Briffa was unable to comment. Cook told the Guardian: "These emails are from a long time ago and the details are not terribly fresh in my mind."

Jones did not restrict his harsh criticism of papers he saw as flawed to pre-publication reviews. He and Mann also had a reputation for harsh criticism of journals that published papers they disagreed with.

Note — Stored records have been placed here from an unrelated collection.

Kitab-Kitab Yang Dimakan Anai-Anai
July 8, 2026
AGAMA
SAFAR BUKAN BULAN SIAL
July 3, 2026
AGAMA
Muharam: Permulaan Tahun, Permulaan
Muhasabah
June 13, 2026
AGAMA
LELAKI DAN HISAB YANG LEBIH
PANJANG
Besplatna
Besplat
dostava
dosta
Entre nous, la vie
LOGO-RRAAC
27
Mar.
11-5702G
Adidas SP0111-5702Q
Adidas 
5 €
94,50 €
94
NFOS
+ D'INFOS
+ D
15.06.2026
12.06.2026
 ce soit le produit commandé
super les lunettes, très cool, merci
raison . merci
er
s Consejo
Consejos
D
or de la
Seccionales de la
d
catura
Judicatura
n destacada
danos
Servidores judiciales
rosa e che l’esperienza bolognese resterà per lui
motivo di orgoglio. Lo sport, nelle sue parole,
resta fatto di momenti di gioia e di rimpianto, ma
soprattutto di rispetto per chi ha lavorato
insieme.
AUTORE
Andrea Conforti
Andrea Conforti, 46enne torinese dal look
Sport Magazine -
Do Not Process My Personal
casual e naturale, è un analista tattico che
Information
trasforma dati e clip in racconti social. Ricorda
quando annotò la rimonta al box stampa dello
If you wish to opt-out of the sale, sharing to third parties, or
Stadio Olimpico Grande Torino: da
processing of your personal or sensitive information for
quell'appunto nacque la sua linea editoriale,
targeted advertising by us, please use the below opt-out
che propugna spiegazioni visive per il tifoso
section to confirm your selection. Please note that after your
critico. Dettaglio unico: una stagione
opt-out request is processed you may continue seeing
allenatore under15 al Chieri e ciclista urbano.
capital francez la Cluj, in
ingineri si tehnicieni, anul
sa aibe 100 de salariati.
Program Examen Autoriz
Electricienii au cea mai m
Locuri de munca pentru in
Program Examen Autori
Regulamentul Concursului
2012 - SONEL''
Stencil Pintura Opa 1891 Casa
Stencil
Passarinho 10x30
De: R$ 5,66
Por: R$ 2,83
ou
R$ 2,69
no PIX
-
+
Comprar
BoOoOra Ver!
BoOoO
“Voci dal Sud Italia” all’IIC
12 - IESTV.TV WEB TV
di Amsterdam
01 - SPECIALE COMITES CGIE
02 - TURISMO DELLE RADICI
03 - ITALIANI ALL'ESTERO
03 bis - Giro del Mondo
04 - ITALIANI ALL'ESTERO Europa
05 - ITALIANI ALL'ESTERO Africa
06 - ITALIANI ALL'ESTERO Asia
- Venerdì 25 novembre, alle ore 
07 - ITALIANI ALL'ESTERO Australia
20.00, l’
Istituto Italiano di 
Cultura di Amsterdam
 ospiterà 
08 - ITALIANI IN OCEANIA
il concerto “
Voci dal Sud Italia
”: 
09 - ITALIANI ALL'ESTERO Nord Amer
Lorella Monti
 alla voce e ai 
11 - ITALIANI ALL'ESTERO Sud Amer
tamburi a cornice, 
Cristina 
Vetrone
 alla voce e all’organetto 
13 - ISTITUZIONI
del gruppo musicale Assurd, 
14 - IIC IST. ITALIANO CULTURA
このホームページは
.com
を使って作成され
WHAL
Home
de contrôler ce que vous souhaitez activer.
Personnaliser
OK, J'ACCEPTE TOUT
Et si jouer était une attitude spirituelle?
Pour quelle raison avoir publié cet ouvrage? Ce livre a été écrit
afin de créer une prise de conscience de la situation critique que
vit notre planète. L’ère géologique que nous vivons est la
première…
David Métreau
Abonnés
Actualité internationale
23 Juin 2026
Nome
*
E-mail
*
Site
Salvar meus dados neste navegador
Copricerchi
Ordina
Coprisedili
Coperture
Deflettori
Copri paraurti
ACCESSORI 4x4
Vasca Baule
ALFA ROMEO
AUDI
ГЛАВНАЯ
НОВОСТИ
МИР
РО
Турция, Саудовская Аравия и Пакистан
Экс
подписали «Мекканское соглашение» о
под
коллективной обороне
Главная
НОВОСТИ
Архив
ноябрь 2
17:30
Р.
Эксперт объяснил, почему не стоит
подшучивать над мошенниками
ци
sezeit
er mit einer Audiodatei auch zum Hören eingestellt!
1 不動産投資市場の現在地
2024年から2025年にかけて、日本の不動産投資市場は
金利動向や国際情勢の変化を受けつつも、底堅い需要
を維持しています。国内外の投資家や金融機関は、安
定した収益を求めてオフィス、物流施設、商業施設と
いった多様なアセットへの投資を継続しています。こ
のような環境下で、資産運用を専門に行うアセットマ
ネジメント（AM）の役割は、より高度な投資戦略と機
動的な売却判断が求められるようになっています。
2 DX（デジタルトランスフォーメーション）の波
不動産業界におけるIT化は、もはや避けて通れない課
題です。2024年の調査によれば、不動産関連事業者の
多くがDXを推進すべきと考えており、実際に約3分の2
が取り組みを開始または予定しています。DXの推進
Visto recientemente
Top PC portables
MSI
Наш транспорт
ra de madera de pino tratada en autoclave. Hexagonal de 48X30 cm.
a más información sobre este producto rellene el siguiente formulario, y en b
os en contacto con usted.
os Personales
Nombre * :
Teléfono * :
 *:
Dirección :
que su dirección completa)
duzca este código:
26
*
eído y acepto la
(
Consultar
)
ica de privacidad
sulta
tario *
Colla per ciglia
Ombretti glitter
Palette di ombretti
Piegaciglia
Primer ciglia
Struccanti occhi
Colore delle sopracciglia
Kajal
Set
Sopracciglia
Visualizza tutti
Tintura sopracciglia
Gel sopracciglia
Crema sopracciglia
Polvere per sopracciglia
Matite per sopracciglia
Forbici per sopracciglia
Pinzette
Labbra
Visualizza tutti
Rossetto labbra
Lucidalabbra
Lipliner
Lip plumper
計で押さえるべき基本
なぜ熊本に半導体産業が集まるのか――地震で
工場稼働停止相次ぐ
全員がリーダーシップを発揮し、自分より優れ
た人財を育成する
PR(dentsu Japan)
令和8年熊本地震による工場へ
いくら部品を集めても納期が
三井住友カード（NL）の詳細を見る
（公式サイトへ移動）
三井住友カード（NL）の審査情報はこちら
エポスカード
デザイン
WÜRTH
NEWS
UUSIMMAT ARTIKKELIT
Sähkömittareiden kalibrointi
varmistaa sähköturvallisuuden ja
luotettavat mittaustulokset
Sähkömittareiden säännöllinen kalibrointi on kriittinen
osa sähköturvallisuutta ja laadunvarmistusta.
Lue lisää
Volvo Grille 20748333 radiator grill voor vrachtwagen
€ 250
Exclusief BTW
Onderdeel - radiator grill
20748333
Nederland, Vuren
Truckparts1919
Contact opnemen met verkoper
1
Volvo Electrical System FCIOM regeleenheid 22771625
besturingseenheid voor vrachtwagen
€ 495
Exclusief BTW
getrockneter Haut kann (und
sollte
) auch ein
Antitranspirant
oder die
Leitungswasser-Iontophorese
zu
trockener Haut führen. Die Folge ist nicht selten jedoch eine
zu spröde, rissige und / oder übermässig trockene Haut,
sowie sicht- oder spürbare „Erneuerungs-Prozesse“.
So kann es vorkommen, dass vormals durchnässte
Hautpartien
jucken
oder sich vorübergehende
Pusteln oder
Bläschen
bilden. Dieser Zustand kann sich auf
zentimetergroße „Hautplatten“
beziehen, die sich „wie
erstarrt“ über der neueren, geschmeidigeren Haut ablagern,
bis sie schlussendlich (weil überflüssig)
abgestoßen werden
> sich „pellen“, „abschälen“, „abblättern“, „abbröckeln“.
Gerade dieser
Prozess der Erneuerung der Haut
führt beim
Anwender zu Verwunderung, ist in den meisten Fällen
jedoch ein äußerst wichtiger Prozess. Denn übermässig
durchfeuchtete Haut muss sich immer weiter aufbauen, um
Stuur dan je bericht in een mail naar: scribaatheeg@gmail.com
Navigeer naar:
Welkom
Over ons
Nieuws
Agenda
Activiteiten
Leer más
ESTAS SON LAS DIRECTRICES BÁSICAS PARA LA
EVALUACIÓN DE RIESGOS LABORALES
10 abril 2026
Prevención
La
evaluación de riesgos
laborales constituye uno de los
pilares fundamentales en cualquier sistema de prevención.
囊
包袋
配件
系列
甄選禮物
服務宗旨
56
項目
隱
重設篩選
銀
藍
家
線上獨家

In March 2003, Mann discussed encouraging colleagues to "no longer submit [papers] to, or cite papers in" Climate Research. He was angry about that journal's publication of a series of sceptical papers "that couldn't get published in a reputable journal", according to Mann. His anger at the journal had evidently been building for some time, but was focused in 2003 on a paper published in January that year and written by the Harvard astrophysicists Willie Soon and Sally Balunias. The pair claimed that Mann's famous hockey stick graph of global temperatures over the past 1,000 years was wrong. After analysing 240 studies of past temperatures from tree rings and other sources, they said "the 20th century is neither the warmest century over the last 1,000 years, nor is it the most extreme". It could have been warmer a thousand years before, they suggested.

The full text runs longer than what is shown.